What you need to do: Wherever the word "Sean" turns up in a line of the entries, copy that line.

*** Opening Data for this task ***

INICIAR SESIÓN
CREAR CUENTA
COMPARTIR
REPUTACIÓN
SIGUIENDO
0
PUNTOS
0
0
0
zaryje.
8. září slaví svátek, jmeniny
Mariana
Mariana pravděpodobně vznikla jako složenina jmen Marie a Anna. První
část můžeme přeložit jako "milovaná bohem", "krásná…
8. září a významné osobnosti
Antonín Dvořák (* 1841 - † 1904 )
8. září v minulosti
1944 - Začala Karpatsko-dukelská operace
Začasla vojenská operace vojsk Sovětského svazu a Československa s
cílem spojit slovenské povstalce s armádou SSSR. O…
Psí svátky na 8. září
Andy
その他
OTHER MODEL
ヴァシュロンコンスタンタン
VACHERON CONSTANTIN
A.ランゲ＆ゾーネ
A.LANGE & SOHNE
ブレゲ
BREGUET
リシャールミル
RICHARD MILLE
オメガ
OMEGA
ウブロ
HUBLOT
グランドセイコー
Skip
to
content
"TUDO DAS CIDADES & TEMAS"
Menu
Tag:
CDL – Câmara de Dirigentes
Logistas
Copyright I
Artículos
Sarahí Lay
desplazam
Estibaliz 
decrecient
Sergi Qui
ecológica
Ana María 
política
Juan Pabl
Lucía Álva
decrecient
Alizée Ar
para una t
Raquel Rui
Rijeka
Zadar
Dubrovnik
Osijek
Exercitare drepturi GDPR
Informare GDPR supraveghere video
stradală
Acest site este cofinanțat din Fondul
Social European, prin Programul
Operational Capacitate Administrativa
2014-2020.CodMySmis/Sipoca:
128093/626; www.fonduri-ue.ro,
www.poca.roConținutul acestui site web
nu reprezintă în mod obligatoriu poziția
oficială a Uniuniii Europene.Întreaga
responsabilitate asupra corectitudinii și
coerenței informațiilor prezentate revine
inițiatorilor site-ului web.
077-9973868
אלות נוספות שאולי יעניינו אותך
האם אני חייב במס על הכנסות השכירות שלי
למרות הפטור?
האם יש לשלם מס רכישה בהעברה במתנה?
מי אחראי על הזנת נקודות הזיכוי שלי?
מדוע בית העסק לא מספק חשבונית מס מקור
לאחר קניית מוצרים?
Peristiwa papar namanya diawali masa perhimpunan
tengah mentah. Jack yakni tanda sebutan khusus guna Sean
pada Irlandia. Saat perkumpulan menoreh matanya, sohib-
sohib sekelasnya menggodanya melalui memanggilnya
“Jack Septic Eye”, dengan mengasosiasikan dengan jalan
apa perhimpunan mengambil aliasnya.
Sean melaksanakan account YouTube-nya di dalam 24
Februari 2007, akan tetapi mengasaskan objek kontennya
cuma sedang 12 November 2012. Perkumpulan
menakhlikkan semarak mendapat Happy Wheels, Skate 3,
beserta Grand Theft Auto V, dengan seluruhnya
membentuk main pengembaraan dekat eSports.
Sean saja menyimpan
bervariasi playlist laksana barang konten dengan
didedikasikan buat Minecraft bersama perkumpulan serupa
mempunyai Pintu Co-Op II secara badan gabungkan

*** Closing Data for this task ***
*** Opening Data for this task ***

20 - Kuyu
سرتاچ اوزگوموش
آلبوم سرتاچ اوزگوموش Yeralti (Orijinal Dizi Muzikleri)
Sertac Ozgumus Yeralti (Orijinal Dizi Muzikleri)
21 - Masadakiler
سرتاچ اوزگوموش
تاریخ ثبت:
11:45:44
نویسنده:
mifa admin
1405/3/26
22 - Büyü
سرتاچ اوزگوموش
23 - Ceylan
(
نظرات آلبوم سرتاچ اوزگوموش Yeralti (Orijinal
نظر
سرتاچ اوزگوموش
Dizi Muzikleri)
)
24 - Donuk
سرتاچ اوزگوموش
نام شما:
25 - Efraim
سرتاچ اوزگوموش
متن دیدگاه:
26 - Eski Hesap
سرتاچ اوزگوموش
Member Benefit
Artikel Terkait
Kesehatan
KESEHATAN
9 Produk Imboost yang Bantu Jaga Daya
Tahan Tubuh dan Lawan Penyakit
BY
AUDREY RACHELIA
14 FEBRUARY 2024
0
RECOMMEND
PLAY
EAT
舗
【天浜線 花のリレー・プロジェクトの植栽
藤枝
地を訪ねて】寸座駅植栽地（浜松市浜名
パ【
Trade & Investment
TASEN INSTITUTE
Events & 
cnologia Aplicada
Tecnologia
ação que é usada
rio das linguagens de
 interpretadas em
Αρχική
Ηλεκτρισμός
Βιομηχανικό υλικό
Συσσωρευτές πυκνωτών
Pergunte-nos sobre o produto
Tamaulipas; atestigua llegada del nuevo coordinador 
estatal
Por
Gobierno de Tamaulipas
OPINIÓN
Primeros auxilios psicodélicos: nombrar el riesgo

*** Closing Data for this task ***

Result below:
tengah mentah. Jack yakni tanda sebutan khusus guna Sean
Sean melaksanakan account YouTube-nya di dalam 24
Sean saja menyimpan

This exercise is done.